Red Hat Bugzilla – Bug 487030
no java universe (broken classpath)
Last modified: 2009-02-24 15:55:55 EST
Description of problem:
condor_status -java produces no output
Version-Release number of selected component (if applicable):
StarterLog:2/23 13:36:45 JavaDetect: failure status 256 when executing /usr/bin/java -classpath /usr/lib:/usr/lib/scimark2lib.jar:. -Xmx1906M CondorJavaInfo old 2
scimark2lib.jar is in /usr/share/condor, not in /usr/lib where classpath above is looking for it.
$ rpm -q condor
$ condor_config_val -v JAVA_CLASSPATH_DEFAULT
JAVA_CLASSPATH_DEFAULT: /usr/share/condor /usr/share/condor/scimark2lib.jar .

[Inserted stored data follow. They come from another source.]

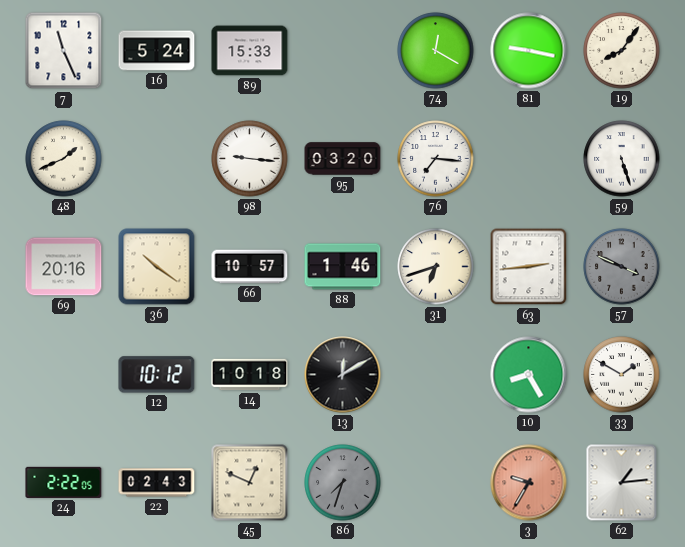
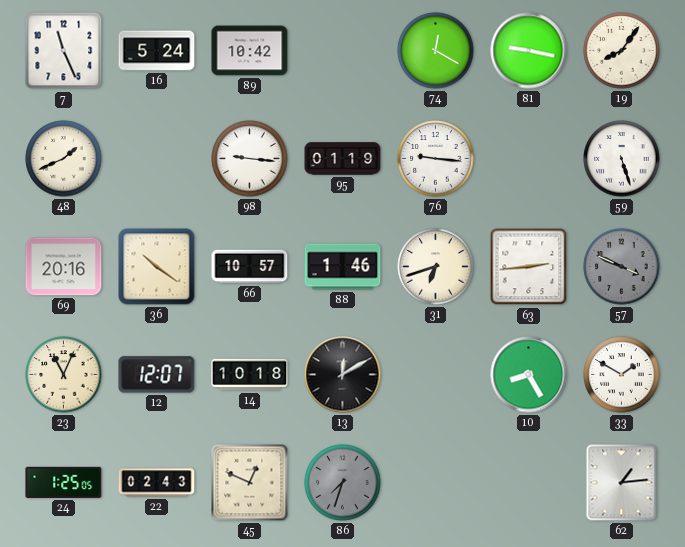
89: 15:33 -> 10:42
95: 03:20 -> 01:19
76: 7:16 -> 9:16
23: none -> 11:04
12: 10:12 -> 12:07
24: 2:22 -> 1:25
3: 9:35 -> none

Defined in '/etc/condor/condor_config', line 1670.
$ ls -al /usr/share/condor/scimark2lib.jar
-rwxr-xr-x 1 root root 13756 2009-01-14 23:06 /usr/share/condor/scimark2lib.jar*
Is it possible that you modified /etc/condor/condor_config and now there's a condor_config.rpmnew that has the proper config for JAVA_CLASSPATH_DEFAULT?
If so, you should take your changes to /etc/condor/condor_config and put them in the condor_config.local file. Then replace /etc/condor/condor_config with the rpmnew. Generally keeping your changes in the condor_config.local and leaving the condor_config in /etc so that the package can update it as things change.
You're right, sorry about that.
The problem is that in a large pool it's much easier to keep settings common to the pool in the central config file on an nfs share and use condor_config.local for settings local to the machine.
As opposed to distribution-default settings in central config file and settings local to the pool in local config file.
These include most of Part 1, almost all of Part 2 and large chunk of Part 3, whereas the only part that's really local is the list of daemons and start/preempt/suspend settings. I.e. my condor_config.local is 10 lines. Things like uid/fs domain, flocking and access list, pool name, admin e-mail etc. really belong in pool-global config file -- otherwise I have to somehow rsync them out to all the nodes while somehow not overwriting node-local settings at the same time.
One possible workaround is to use 2 local config files: "pool-global" and "really local". I might try that some day.
You can use the command generated config file trick (see 220.127.116.11 of UW's 7.2.1 manual).
Basically, you leave /etc/condor/condor_config alone, and in your condor_config.local add:
LOCAL_CONFIG_FILE = /bin/cat /nfs/condor_config/global /nfs/condor_config/$(FULL_HOSTNAME)|
(The key is the | at the end of the line)
You put your global stuff in the obvious place and your local changes in a file with the appropriate name.
The immediate downside is you need a $(FULL_HOSTNAME) file for each node, but you can get around that by exec'ing your own script instead of /bin/cat. If you're worried about hammering NFS you can be arbitrarily clever in your script.
LOCAL_CONFIG_FILE = /opt/condor/condor_config $(LOCAL_CONFIG_FILE)
in condor_config.local works, too. The only (minor) complaint I have is that with LOCAL_DIR defined as $(TILDE) I have to set condor user's home directory to /var/lib/condor in LDAP -- and /var/lib/condor doesn't exist on half the computers here. That and selinux whines about some already defined context.